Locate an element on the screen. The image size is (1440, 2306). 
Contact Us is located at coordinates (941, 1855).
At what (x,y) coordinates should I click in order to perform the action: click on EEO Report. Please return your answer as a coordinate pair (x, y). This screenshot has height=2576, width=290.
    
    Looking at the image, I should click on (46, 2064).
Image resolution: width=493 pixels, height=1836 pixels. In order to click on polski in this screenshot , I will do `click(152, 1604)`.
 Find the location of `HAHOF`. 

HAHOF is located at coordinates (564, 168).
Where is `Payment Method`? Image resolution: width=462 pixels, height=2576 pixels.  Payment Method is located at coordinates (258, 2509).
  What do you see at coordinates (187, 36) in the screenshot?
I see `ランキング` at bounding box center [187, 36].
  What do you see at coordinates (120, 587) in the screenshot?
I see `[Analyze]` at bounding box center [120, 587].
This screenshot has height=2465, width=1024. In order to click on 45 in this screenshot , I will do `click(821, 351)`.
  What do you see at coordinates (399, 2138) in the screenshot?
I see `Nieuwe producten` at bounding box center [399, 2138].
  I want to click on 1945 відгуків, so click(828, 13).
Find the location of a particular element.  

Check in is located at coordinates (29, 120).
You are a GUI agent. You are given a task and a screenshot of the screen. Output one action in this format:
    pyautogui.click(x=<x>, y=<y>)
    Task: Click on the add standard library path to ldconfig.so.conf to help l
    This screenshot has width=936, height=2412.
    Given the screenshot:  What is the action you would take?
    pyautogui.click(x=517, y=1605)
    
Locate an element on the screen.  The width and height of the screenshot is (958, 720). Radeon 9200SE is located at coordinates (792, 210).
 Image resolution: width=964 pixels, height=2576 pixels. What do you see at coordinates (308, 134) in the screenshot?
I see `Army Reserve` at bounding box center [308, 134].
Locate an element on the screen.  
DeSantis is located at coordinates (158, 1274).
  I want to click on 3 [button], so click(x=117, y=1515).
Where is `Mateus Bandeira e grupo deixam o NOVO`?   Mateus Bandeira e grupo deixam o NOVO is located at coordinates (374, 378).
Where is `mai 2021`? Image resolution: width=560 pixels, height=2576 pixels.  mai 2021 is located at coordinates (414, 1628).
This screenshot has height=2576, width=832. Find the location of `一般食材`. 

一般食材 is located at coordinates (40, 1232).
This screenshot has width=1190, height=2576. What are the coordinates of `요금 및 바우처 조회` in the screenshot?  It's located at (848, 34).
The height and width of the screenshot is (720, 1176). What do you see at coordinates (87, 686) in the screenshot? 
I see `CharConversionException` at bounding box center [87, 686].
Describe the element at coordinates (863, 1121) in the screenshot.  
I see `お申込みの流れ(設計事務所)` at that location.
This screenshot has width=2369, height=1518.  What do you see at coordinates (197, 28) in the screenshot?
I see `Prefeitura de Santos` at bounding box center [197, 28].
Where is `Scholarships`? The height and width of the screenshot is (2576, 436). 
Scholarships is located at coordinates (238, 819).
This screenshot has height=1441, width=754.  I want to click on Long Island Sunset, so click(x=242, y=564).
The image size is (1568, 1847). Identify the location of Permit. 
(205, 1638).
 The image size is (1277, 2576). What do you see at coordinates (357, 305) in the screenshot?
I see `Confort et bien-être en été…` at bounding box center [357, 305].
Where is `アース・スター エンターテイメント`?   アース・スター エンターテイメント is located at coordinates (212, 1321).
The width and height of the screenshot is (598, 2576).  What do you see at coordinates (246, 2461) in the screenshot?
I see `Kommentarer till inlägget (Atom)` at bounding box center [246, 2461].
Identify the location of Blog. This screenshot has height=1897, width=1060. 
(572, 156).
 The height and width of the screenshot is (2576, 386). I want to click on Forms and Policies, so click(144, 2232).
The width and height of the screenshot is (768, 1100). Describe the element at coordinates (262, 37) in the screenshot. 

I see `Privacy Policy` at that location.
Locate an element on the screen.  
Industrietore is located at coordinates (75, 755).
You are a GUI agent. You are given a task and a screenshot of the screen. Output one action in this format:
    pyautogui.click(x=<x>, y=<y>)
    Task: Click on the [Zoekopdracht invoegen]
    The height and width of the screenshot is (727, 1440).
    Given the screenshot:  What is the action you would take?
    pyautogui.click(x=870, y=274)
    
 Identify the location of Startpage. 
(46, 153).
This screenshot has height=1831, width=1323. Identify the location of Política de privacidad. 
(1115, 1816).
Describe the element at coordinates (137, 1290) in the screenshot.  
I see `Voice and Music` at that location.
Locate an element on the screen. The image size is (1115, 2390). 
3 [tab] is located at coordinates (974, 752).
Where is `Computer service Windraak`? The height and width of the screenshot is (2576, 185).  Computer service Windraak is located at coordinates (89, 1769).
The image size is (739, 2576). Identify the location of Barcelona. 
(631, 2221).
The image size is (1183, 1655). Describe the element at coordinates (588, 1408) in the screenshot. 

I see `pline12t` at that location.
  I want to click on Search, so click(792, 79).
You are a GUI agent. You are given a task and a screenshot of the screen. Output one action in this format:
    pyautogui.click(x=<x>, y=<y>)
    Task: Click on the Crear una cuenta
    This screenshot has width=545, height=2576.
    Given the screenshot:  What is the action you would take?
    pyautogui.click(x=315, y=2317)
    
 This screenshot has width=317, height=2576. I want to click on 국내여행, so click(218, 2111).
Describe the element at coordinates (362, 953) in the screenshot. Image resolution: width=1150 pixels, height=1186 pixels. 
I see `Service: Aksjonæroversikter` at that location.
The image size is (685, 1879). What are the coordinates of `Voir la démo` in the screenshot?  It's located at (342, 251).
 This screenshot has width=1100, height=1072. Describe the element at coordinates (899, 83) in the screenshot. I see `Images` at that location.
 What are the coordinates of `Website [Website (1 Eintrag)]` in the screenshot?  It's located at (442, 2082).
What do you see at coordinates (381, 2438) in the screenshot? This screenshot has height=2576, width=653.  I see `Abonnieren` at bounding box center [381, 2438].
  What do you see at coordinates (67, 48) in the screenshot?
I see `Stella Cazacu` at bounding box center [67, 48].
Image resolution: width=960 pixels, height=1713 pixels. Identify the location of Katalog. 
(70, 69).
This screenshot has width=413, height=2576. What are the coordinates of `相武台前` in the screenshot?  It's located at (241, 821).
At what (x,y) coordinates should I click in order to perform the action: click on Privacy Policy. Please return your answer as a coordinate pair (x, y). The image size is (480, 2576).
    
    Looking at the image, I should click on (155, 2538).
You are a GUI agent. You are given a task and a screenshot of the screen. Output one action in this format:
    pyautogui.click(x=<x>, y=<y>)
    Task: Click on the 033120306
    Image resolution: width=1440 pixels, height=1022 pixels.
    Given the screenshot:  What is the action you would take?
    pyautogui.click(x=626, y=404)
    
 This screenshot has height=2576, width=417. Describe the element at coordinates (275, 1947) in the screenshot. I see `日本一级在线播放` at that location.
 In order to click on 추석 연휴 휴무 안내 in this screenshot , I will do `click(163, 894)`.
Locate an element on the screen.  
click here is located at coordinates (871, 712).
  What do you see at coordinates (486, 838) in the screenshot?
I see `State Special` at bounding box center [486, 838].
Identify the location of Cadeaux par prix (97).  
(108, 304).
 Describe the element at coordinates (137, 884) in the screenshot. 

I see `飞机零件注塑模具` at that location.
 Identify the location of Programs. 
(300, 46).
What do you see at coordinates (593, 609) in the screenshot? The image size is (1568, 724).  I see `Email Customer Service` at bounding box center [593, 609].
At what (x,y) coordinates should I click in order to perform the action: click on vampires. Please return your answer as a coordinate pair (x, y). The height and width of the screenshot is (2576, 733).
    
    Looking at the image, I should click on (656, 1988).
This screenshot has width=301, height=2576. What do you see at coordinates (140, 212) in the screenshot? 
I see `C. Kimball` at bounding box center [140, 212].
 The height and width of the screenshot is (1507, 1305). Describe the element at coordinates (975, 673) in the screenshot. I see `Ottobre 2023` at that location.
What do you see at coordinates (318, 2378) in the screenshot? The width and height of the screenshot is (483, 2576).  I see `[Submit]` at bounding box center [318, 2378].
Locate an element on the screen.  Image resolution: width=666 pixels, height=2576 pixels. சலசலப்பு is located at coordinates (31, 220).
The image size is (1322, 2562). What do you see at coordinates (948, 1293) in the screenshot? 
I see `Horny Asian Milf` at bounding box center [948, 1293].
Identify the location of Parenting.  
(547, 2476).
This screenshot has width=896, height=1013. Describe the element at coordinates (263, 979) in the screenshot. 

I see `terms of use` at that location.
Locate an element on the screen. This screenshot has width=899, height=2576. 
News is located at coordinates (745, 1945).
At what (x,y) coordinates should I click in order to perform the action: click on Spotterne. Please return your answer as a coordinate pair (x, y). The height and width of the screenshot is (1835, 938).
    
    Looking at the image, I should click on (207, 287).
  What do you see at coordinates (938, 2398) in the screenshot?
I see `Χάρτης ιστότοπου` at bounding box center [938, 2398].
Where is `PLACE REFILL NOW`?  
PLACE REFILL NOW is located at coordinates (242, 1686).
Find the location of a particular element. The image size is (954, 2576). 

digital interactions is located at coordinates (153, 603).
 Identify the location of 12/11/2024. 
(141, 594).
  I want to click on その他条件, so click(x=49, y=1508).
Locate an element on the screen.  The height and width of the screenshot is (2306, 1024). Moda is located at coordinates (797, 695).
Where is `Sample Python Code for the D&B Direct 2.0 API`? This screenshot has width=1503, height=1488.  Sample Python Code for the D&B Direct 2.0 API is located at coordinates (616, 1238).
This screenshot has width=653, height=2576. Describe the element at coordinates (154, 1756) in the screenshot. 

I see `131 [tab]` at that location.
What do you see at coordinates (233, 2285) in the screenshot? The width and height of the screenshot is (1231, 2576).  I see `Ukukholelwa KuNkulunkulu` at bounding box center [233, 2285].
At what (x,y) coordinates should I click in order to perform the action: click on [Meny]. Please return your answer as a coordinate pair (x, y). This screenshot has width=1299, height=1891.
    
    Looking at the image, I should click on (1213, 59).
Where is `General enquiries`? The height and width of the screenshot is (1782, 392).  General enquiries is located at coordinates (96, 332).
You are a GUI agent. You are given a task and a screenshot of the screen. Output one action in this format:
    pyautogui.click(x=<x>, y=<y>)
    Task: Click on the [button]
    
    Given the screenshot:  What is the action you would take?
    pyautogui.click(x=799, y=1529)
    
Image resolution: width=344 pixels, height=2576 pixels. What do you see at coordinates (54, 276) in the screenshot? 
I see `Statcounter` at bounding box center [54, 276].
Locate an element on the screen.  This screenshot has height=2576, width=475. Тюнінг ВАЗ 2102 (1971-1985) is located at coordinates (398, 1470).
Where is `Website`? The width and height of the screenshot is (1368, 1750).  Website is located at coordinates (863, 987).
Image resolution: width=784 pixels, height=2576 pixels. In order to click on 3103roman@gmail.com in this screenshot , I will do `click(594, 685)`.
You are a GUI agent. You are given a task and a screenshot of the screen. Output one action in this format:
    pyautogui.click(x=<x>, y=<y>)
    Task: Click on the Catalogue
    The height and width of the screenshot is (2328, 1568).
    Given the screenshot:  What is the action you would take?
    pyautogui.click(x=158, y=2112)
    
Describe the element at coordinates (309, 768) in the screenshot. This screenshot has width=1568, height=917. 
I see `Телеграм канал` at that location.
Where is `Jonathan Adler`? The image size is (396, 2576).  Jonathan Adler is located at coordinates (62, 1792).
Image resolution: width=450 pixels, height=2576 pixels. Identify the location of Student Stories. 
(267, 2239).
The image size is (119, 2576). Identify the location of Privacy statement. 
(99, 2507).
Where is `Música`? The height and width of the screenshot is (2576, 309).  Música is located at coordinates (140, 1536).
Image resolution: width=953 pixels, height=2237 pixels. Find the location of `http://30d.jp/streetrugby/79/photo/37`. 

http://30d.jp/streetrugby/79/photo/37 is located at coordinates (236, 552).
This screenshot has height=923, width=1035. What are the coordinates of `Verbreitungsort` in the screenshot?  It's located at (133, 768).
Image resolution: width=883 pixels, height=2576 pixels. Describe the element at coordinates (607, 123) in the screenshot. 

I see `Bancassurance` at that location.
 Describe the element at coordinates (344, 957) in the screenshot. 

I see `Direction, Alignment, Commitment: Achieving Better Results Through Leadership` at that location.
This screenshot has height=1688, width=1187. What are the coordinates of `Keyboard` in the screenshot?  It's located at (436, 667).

────────────────────────────────────────

▸ **What you should do**
Print exactly and only the lines that start at the line with "Image resolution: width=883" and run through the end of the listing above.

▸ **Your response**
Image resolution: width=883 pixels, height=2576 pixels. Describe the element at coordinates (607, 123) in the screenshot. 

I see `Bancassurance` at that location.
 Describe the element at coordinates (344, 957) in the screenshot. 

I see `Direction, Alignment, Commitment: Achieving Better Results Through Leadership` at that location.
This screenshot has height=1688, width=1187. What are the coordinates of `Keyboard` in the screenshot?  It's located at (436, 667).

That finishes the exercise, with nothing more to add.